Y el engranaje de la historia, que como mandan los cánones da varias vueltas sobre sí misma, envuelve tanto al espectador como a los personajes. Un viaje cuya atmósfera podría resumirse en pocas pero rotundas palabras: ambigüedad, sordidez y perversidad sin perder su cáustico sentido del humor. Los diálogos ágiles y cargados de dobles intenciones sirven a una narración perfectamente engrasada.

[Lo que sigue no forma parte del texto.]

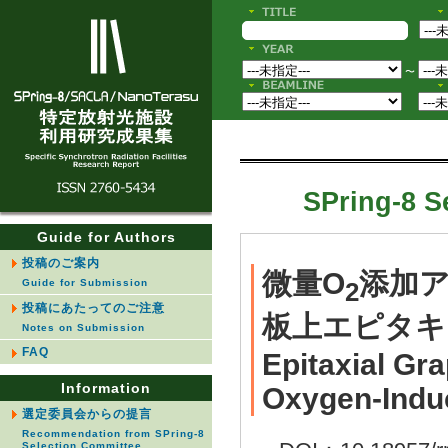
〜
SPring-8 S
Guide for Authors
投稿のご案内
微量O
添加アニ
Guide for Submission
2
投稿にあたってのご注意
板上エピタキ
Notes on Submission
FAQ
Epitaxial Gra
Information
Oxygen-Indu
選定委員会からの提言
Recommendation from SPring-8
Selection Committee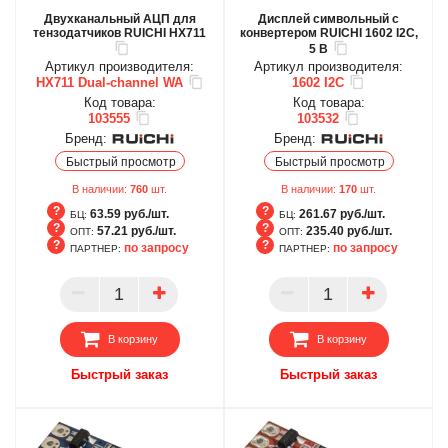
Двухканальный АЦП для
Дисплей символьный с
тензодатчиков RUICHI HX711
конвертером RUICHI 1602 I2C,
5 В
Артикул производителя:
Артикул производителя:
HX711 Dual-channel WA
1602 I2C
Код товара:
Код товара:
103555
103532
Бренд:
Бренд:
Быстрый просмотр
Быстрый просмотр
В наличии:
760
шт.
В наличии:
170
шт.
63.59 руб./шт.
261.67 руб./шт.
БЦ:
БЦ:
57.21 руб./шт.
235.40 руб./шт.
ОПТ:
ОПТ:
по запросу
по запросу
ПАРТНЕР:
ПАРТНЕР:
БЦ
БЦ
ОПТ
ОПТ
ПАРТНЕР
ПАРТНЕР
В корзину
В корзину
Быстрый заказ
Быстрый заказ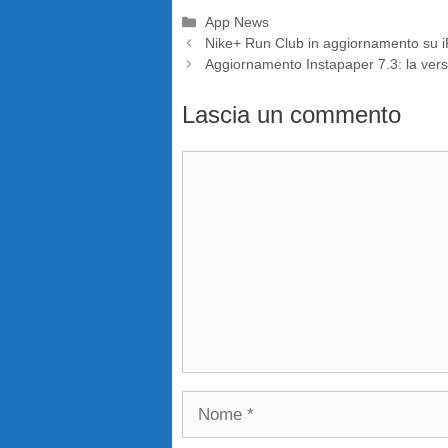
Categorie
App News
Nike+ Run Club in aggiornamento su i
Aggiornamento Instapaper 7.3: la vers
Lascia un commento
Commento
Nome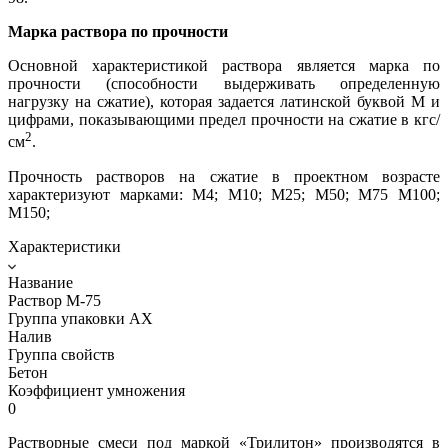
Марка раствора по прочности
Основной характеристикой раствора является марка по
прочности (способности выдерживать определенную
нагрузку на сжатие), которая задается латинской буквой М и
цифрами, показывающими предел прочности на сжатие в кгс/
2
см
.
Прочность растворов на сжатие в проектном возрасте
характеризуют марками: М4; М10; М25; М50; М75 М100;
М150;
Характеристики
Название
Раствор М-75
Группа упаковки AX
Налив
Группа свойств
Бетон
Коэффициент умножения
0
Растворные смеси под маркой «Трилитон» производятся в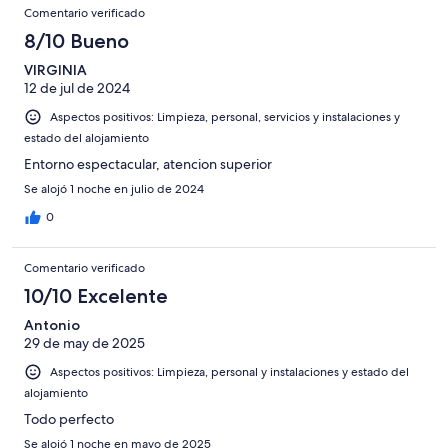
Comentario verificado
8/10 Bueno
VIRGINIA
12 de jul de 2024
Aspectos positivos: Limpieza, personal, servicios y instalaciones y
estado del alojamiento
Entorno espectacular, atencion superior
Se alojó 1 noche en julio de 2024
0
Comentario verificado
10/10 Excelente
Antonio
29 de may de 2025
Aspectos positivos: Limpieza, personal y instalaciones y estado del
alojamiento
Todo perfecto
Se alojó 1 noche en mayo de 2025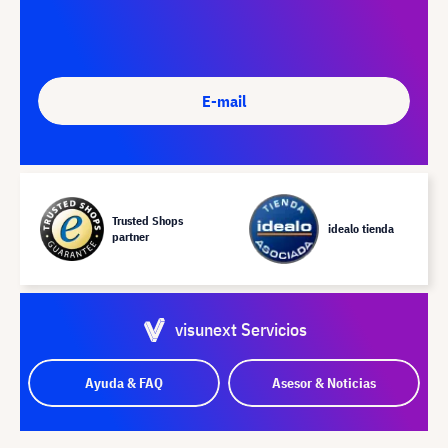
E-mail
Trusted Shops
idealo tienda
partner
visunext Servicios
Ayuda & FAQ
Asesor & Noticias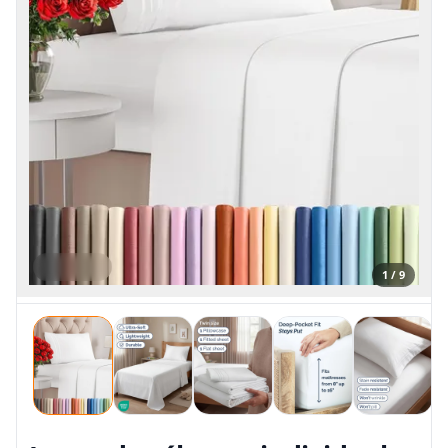
1 / 9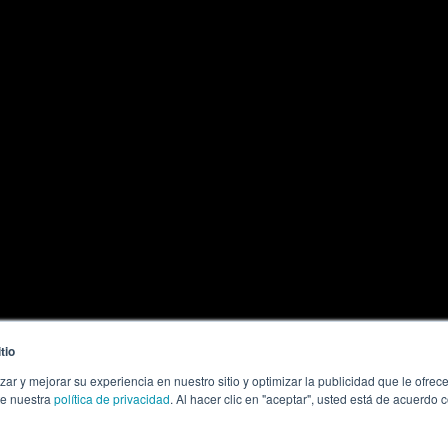
tio
zar y mejorar su experiencia en nuestro sitio y optimizar la publicidad que le ofr
te nuestra
política de privacidad
. Al hacer clic en "aceptar", usted está de acuerdo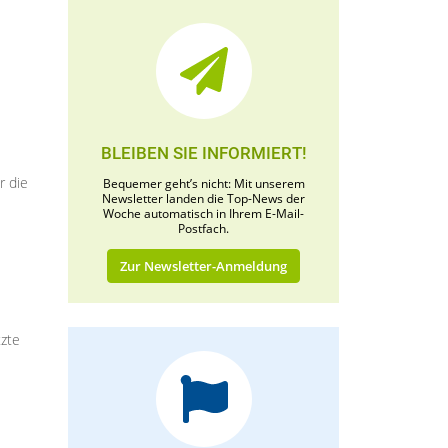
BLEIBEN SIE INFORMIERT!
r die
Bequemer geht’s nicht: Mit unserem
Newsletter landen die Top-News der
Woche automatisch in Ihrem E-Mail-
Postfach.
Zur Newsletter-Anmeldung
tzte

Y sin embargo, volvemos al principio. Esta película, ni ha pasado a la historia, ni está especialmente considerada dentro del género. No ha quedado grabada como otras en la retina ni en la memoria cinéfila. No obstante, cometerá un grave error quien piense que esto es una película-fórmula que se puede repetíir o subvertir creyendo que se está reinventando el noir clásico.
En absoluto, aquí hay personalidad y celuloide de buena ley. Esto no es un ejercicio de cine sobre cine siguiendo un manual. Y la sóla idea de plantearse la imitación se antoja estéril. El cineasta de última generación que crea que puede recrear el género negro limitandose a copiar sus claves tropezará con graves escollos. Es mucho más dificil de lo parece tomar la autopista del escaneado genérico. En muchas ocasiones ese atajo conduce precisamente a un callejón sin salida.
Pero para llegar a esa conclusión no hay que ser cahierista ni escribir en Positif. Woody Allen lo explica muy bien en una de sus obras cuando pretende ligar como Bogart copiando sus frases y su look de tipo duro. El fracaso es estrepitoso. Y eso no sólo es una película. Es una auténtica lección magistral sobre cine.